Today marks 10 years since 3/11, the great earthquake and tsunami in Tohoku that resulted in tens of thousands dead or missing and even more displaced from the nuclear accident in Fukushima. 3/11 was one of those days that I’ll never forget and I still vividly remember.
A few months prior to 3/11 I had gotten married my wife in Japan and my parents were coming to meet her family for the first time. They had a direct flight from Houston, Texas, which is about 13 hours and were scheduled to land around 4pm on March 11th, 2011. I was riding the Narita Express to meet them at the airport and chatting with my old Japanese teacher in US on Messenger about horrible the earthquake was in New Zealand a couple weeks prior.
Initially when the train started shaking I had thought it was the usual movement of the train, people move around to get disembark quicker or driver’s coming in a bit hot and has to brake a harder than usual. When it felt like the train had a very real possibility of tipping (it wasn’t close, in retrospect) is when I realized this was something different.

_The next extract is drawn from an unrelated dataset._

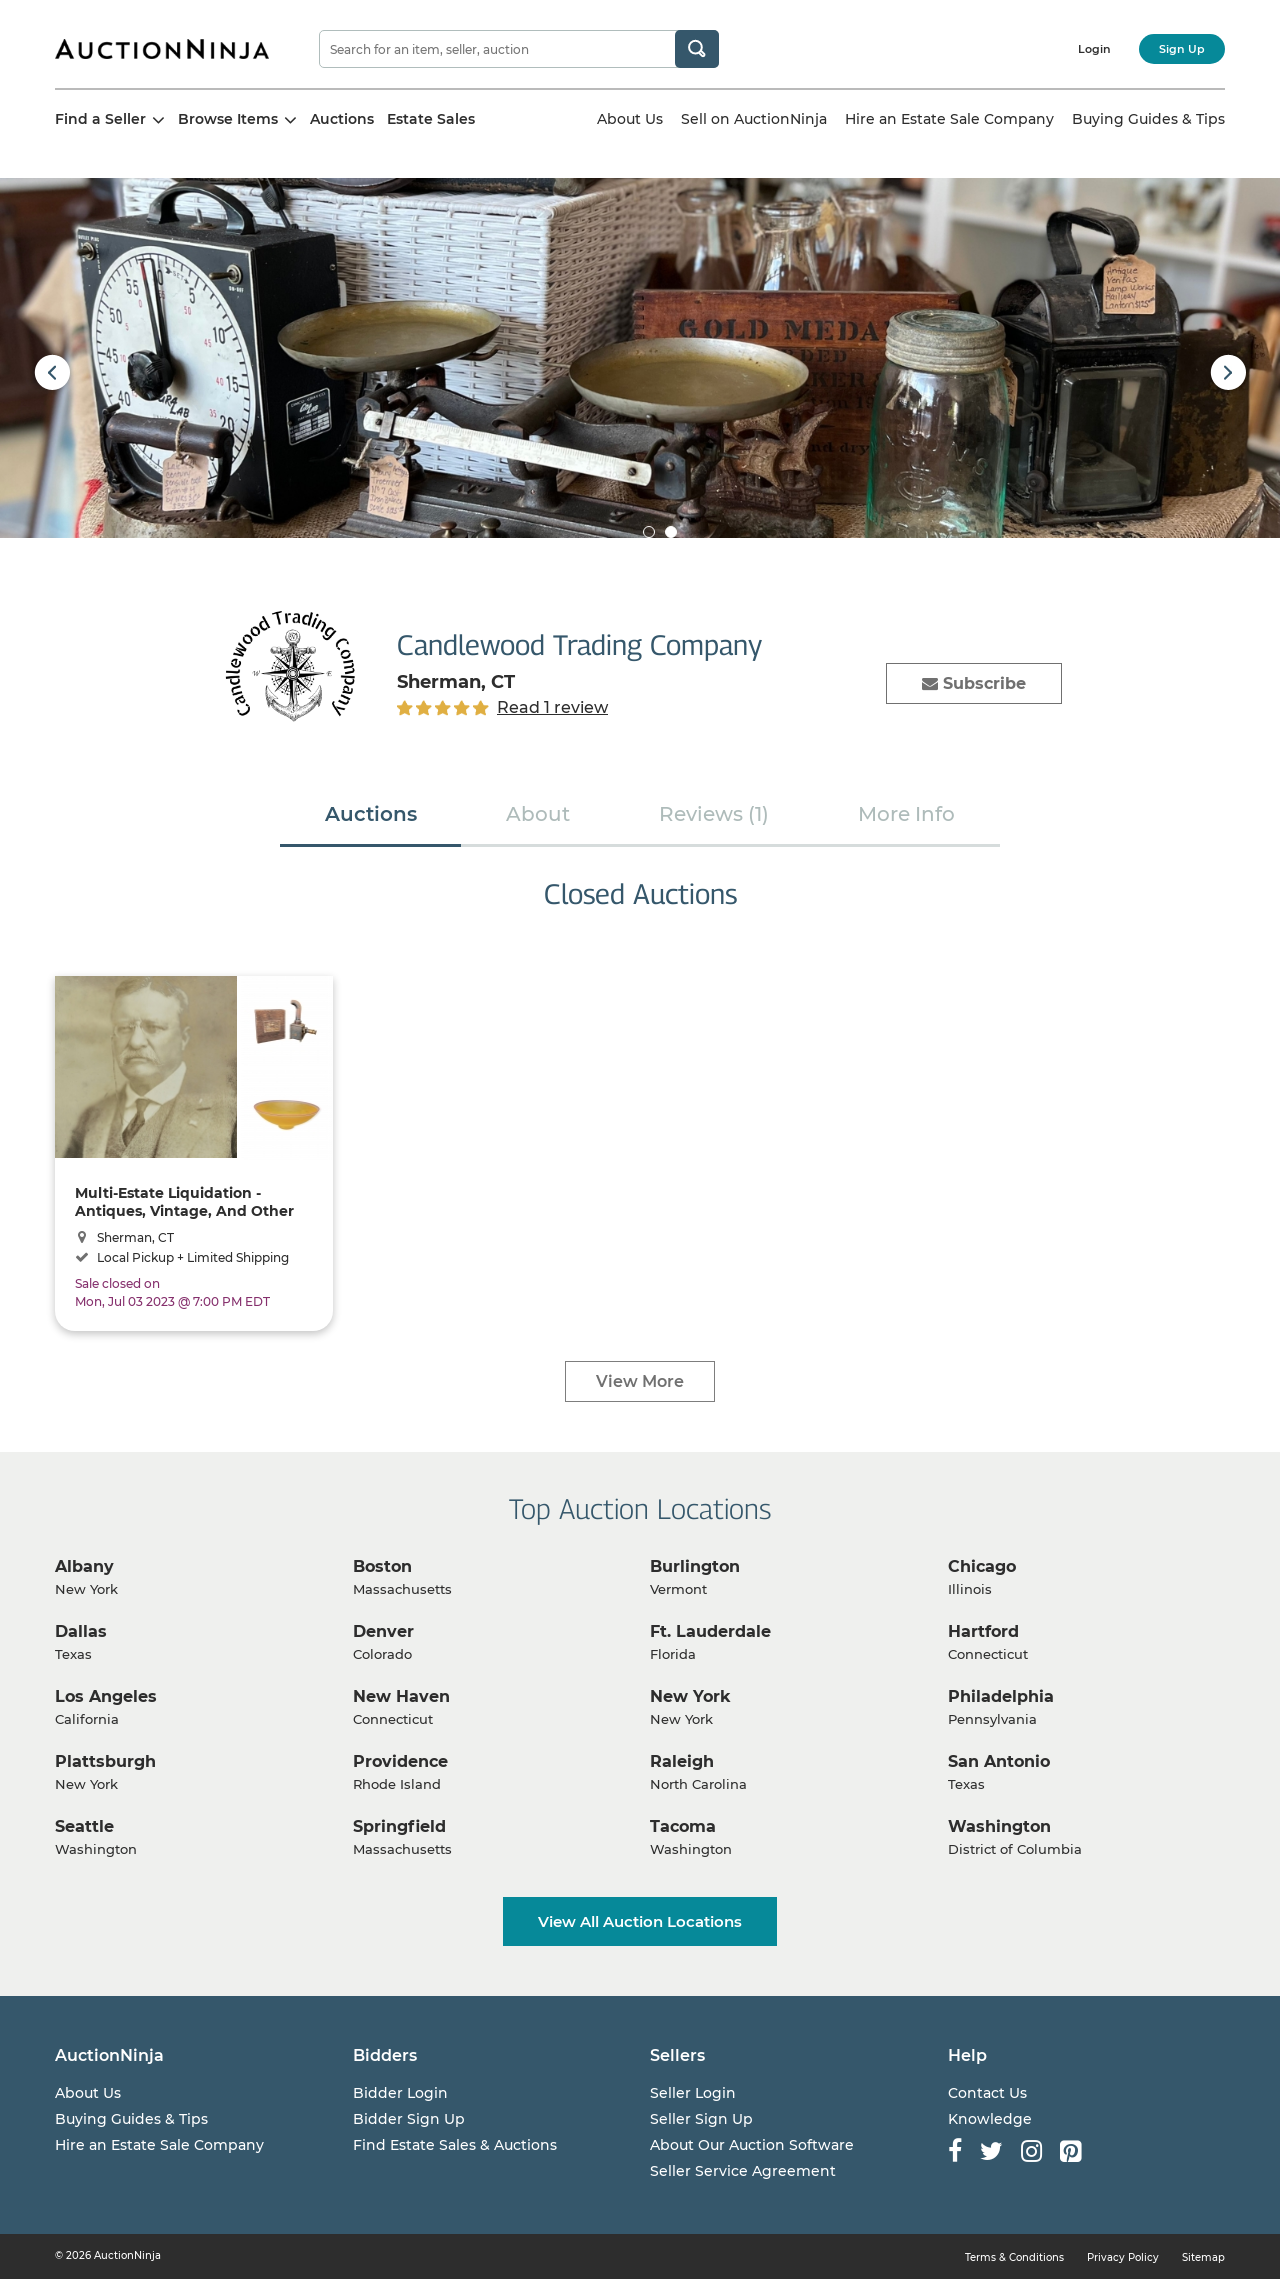 This screenshot has width=1280, height=2279. I want to click on Raleigh, so click(682, 1761).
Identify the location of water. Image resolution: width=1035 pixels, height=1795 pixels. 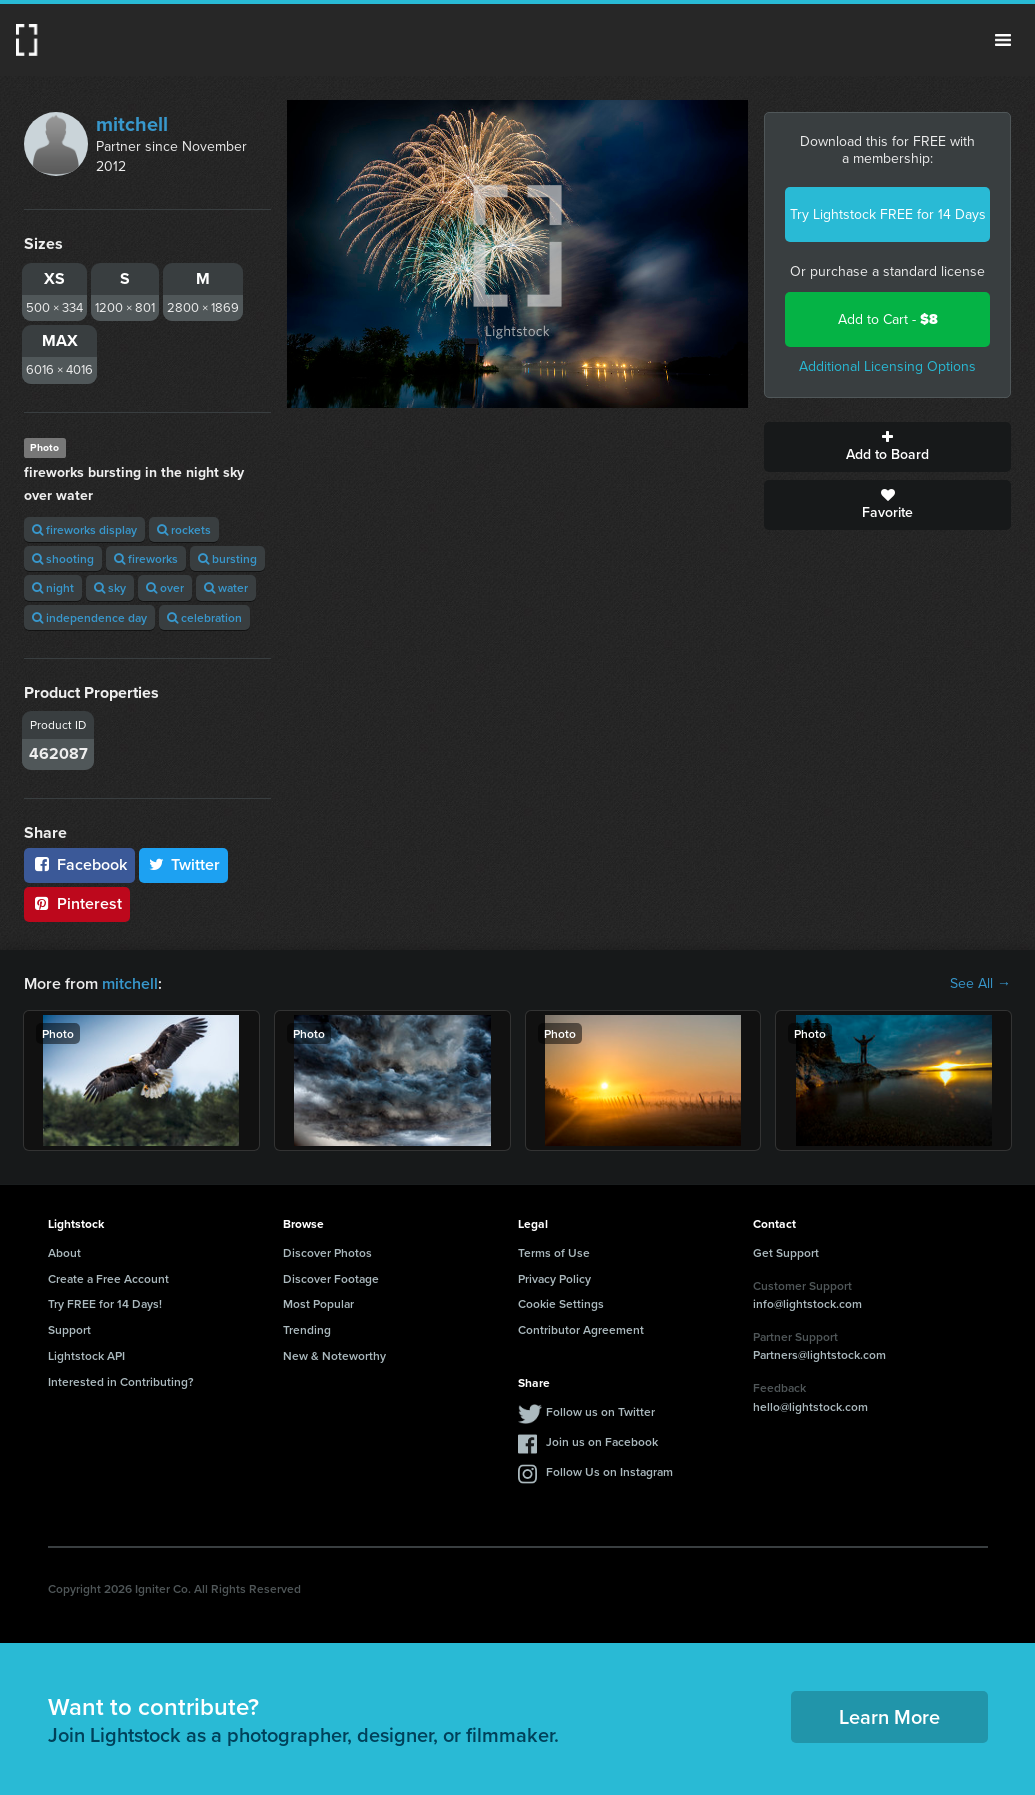 (226, 587).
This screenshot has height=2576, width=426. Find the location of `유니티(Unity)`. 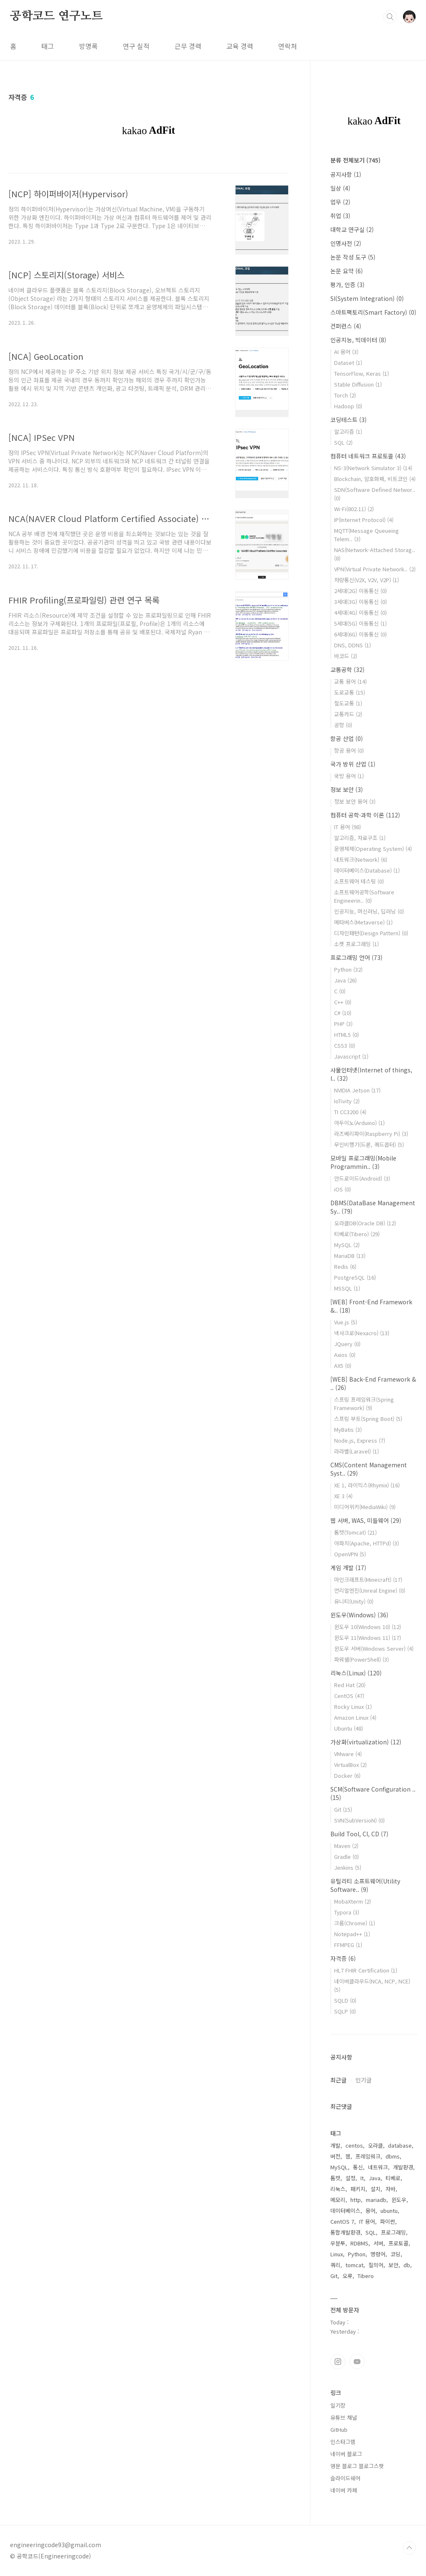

The trains immediately shutdown and Shinagawa station was a madhouse. The engineers (I’m guessing) on a business trip on the train had the right idea, they immediately went to the nearest hotel and booked room. I wish I had done that.
My parents were still in the air, so I had no way to contact them. Apparently they circled Tokyo for a few, before re-fueling at Yokota airbase, before continuing on to Osaka – landing in the wrong part of the country.
After the earthquake you couldn’t make a telephone call in Japan. All the circuits were busy all the time. But the internet and Twitter worked great. I had my laptop and a 3G modem with me. Using my US number on Skype, I could use US telephone circuits, which weren’t overloaded, and contact other family in the US to let them know what was happening and that I was fine.
We found a hotel that’d let us stay in their lobby. We eventually left to go find food, but everything was sold out everywhere. The only place we found with food was a Yoshinoya with a long and slow moving line. After waiting for what felt like 30 minutes and making little progress we noticed that, despite this line not moving, people seemed to be coming and going. We were in the line for take-out. Eating in we could get service almost immediately. Due to the high volume of customers they were rationing beef – which they made sure we’d be ok with before we ordered.
After eating we returned to the hotel to stay the night on hard marble floors with a bunch of other stranded people. The morning it felt almost oddly normal. A couple of backpackers asked if we knew where the nearest hostel was, but we were of no use. We found a different hotel that was serving nice warm breakfast with the type of service that makes you feel like everything’s gonna be all right.
My parents managed to find their way to the Shinkansen and made it to Shinyokohama. We attempted to ride the Tokaido-line to Yokohama but it was after seeing 3 trains come bursting at the seams packed with people, we looked for alternative routes to meet my parents. Funny enough, we also rode the Shinkansen to Shinyokohama. It was still standing room only, but at least you could breath. And the journey was only 7 or 8 minutes.
What I experienced on 3/11 pales in comparison to those that lost their lives and saw their homes and loved ones vanish before their eyes. 10 years later and while things look like they’ve rebuilt, they’ll never be the same.